■ Data supplied

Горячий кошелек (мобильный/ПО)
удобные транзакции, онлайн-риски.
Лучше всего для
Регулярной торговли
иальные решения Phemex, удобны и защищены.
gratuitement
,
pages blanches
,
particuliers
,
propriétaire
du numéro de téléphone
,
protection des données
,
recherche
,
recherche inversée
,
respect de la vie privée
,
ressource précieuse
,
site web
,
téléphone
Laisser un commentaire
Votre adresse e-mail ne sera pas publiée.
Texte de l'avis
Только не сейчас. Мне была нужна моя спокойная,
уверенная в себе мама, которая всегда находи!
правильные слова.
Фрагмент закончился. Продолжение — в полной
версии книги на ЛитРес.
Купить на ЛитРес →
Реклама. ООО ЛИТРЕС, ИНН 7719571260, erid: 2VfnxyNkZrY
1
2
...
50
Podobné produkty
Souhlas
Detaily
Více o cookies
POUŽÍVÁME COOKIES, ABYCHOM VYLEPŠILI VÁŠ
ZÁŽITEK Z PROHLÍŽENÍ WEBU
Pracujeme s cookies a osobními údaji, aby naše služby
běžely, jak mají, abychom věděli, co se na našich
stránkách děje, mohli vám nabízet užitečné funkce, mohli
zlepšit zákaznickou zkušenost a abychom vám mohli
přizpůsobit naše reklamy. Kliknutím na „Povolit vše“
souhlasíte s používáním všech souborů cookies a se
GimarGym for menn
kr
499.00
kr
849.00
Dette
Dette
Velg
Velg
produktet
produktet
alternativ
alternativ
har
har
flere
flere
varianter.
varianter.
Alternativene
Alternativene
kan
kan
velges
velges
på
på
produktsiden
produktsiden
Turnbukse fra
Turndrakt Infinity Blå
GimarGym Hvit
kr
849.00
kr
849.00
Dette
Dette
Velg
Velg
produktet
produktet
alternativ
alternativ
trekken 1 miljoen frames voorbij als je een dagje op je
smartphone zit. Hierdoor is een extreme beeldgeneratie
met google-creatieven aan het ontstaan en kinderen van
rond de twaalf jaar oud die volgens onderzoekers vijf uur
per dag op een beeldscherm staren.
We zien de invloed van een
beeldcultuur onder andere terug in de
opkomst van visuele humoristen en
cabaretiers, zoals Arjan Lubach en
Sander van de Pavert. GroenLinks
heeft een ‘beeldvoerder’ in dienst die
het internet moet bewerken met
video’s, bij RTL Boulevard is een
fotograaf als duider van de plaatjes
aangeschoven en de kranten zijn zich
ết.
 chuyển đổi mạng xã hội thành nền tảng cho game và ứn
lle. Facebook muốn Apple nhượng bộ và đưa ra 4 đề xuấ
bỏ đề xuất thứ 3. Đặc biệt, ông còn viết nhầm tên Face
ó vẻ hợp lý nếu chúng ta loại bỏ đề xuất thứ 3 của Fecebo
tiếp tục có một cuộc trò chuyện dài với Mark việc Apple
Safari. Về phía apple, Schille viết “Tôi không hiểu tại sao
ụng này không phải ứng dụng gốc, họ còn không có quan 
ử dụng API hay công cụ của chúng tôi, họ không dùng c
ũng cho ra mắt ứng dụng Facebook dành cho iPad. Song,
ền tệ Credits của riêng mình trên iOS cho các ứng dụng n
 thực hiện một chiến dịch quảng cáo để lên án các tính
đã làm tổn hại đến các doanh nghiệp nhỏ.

■ Your objective
The reply should contain all of the entries exactly as shown above.

■ The answer
Горячий кошелек (мобильный/ПО)
удобные транзакции, онлайн-риски.
Лучше всего для
Регулярной торговли
иальные решения Phemex, удобны и защищены.
gratuitement
,
pages blanches
,
particuliers
,
propriétaire
du numéro de téléphone
,
protection des données
,
recherche
,
recherche inversée
,
respect de la vie privée
,
ressource précieuse
,
site web
,
téléphone
Laisser un commentaire
Votre adresse e-mail ne sera pas publiée.
Texte de l'avis
Только не сейчас. Мне была нужна моя спокойная,
уверенная в себе мама, которая всегда находи!
правильные слова.
Фрагмент закончился. Продолжение — в полной
версии книги на ЛитРес.
Купить на ЛитРес →
Реклама. ООО ЛИТРЕС, ИНН 7719571260, erid: 2VfnxyNkZrY
1
2
...
50
Podobné produkty
Souhlas
Detaily
Více o cookies
POUŽÍVÁME COOKIES, ABYCHOM VYLEPŠILI VÁŠ
ZÁŽITEK Z PROHLÍŽENÍ WEBU
Pracujeme s cookies a osobními údaji, aby naše služby
běžely, jak mají, abychom věděli, co se na našich
stránkách děje, mohli vám nabízet užitečné funkce, mohli
zlepšit zákaznickou zkušenost a abychom vám mohli
přizpůsobit naše reklamy. Kliknutím na „Povolit vše“
souhlasíte s používáním všech souborů cookies a se
GimarGym for menn
kr
499.00
kr
849.00
Dette
Dette
Velg
Velg
produktet
produktet
alternativ
alternativ
har
har
flere
flere
varianter.
varianter.
Alternativene
Alternativene
kan
kan
velges
velges
på
på
produktsiden
produktsiden
Turnbukse fra
Turndrakt Infinity Blå
GimarGym Hvit
kr
849.00
kr
849.00
Dette
Dette
Velg
Velg
produktet
produktet
alternativ
alternativ
trekken 1 miljoen frames voorbij als je een dagje op je
smartphone zit. Hierdoor is een extreme beeldgeneratie
met google-creatieven aan het ontstaan en kinderen van
rond de twaalf jaar oud die volgens onderzoekers vijf uur
per dag op een beeldscherm staren.
We zien de invloed van een
beeldcultuur onder andere terug in de
opkomst van visuele humoristen en
cabaretiers, zoals Arjan Lubach en
Sander van de Pavert. GroenLinks
heeft een ‘beeldvoerder’ in dienst die
het internet moet bewerken met
video’s, bij RTL Boulevard is een
fotograaf als duider van de plaatjes
aangeschoven en de kranten zijn zich
ết.
 chuyển đổi mạng xã hội thành nền tảng cho game và ứn
lle. Facebook muốn Apple nhượng bộ và đưa ra 4 đề xuấ
bỏ đề xuất thứ 3. Đặc biệt, ông còn viết nhầm tên Face
ó vẻ hợp lý nếu chúng ta loại bỏ đề xuất thứ 3 của Fecebo
tiếp tục có một cuộc trò chuyện dài với Mark việc Apple
Safari. Về phía apple, Schille viết “Tôi không hiểu tại sao
ụng này không phải ứng dụng gốc, họ còn không có quan 
ử dụng API hay công cụ của chúng tôi, họ không dùng c
ũng cho ra mắt ứng dụng Facebook dành cho iPad. Song,
ền tệ Credits của riêng mình trên iOS cho các ứng dụng n
 thực hiện một chiến dịch quảng cáo để lên án các tính
đã làm tổn hại đến các doanh nghiệp nhỏ.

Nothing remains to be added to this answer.